Work to be completed –
A single figure is the whole answer: the number of lines in the records that contain "Räume".

Saved entries:
Start of Block
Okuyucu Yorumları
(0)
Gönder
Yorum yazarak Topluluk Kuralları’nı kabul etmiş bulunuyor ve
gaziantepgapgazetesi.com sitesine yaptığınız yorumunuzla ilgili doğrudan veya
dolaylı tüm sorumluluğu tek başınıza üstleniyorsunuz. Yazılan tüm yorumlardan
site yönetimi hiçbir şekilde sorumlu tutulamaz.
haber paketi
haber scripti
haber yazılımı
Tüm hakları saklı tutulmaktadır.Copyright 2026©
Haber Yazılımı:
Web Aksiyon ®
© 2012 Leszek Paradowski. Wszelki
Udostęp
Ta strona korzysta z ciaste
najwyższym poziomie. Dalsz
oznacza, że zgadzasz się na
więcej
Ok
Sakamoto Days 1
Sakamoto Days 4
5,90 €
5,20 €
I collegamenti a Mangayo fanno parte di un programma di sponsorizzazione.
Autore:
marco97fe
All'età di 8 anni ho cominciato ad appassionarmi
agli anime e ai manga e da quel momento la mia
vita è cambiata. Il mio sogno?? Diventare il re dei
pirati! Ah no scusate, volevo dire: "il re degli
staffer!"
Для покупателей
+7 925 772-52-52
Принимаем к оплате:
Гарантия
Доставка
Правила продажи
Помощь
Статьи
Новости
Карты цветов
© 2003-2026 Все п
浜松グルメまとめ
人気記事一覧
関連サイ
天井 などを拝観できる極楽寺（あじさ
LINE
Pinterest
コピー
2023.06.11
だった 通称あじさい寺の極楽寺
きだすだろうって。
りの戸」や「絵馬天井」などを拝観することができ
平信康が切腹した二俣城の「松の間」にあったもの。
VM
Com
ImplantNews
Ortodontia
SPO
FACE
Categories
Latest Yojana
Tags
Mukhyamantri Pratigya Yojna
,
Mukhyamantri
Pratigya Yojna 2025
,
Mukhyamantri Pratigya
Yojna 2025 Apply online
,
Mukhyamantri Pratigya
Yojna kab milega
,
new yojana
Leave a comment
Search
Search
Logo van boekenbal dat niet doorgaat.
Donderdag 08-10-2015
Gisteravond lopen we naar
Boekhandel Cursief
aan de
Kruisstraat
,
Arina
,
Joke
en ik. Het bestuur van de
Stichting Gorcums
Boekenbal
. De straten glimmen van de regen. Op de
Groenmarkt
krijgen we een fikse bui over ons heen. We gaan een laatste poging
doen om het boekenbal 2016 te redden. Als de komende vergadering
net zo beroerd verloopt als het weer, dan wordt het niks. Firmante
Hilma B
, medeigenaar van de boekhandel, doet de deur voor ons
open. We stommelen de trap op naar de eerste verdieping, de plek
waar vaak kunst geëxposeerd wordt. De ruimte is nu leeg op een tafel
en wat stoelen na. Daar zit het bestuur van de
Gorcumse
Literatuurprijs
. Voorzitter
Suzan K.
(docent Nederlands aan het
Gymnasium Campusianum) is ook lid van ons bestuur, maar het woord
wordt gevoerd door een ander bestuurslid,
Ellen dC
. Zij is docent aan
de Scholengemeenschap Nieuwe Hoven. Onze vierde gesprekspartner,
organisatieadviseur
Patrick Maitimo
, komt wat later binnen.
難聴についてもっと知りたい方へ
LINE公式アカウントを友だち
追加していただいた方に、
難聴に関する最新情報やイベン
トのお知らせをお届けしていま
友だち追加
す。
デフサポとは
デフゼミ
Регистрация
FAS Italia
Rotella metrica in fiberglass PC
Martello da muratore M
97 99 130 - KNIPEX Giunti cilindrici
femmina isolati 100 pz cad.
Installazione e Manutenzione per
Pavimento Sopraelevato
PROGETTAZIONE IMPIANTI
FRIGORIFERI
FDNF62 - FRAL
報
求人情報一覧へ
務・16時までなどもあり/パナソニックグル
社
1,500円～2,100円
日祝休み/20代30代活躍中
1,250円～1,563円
End of Block
Start of Block
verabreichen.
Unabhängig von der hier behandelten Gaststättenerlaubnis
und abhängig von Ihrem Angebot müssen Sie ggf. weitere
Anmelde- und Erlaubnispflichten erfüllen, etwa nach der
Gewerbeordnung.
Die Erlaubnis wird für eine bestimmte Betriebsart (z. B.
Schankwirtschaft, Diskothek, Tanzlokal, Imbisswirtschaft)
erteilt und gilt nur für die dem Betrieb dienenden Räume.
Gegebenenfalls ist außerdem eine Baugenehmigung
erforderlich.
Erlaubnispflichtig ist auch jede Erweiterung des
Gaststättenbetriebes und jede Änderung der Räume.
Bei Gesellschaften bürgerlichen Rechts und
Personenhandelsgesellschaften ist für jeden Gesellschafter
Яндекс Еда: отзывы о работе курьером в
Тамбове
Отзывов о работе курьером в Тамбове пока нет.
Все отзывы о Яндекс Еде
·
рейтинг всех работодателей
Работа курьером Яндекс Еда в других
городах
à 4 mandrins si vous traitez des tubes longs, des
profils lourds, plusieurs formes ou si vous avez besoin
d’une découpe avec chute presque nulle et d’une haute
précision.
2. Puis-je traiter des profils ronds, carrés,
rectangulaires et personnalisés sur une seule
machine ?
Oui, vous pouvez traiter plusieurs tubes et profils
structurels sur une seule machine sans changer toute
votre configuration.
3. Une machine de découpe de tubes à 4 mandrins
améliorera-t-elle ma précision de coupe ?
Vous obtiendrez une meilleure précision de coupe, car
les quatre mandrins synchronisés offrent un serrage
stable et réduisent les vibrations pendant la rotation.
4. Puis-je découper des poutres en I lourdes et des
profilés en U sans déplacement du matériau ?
End of Block
Start of Block
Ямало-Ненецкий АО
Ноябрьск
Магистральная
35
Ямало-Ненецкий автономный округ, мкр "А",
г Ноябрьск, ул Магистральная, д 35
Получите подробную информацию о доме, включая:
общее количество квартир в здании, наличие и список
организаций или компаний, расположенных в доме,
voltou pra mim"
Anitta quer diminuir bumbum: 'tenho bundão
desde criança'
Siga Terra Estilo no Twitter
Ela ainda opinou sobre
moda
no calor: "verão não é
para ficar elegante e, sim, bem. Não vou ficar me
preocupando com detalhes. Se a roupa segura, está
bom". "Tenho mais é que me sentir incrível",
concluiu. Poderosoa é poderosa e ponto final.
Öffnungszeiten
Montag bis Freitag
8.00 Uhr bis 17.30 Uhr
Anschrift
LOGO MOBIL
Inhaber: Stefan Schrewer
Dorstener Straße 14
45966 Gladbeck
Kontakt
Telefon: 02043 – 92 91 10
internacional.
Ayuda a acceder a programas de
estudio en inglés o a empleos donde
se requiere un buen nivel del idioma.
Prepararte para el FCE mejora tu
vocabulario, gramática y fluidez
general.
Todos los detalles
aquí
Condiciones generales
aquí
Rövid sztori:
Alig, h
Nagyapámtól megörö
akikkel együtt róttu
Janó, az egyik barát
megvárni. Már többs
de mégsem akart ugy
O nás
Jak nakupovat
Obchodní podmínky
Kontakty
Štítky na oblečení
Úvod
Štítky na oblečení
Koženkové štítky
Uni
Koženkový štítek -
End of Block
Answer for this exercise –
2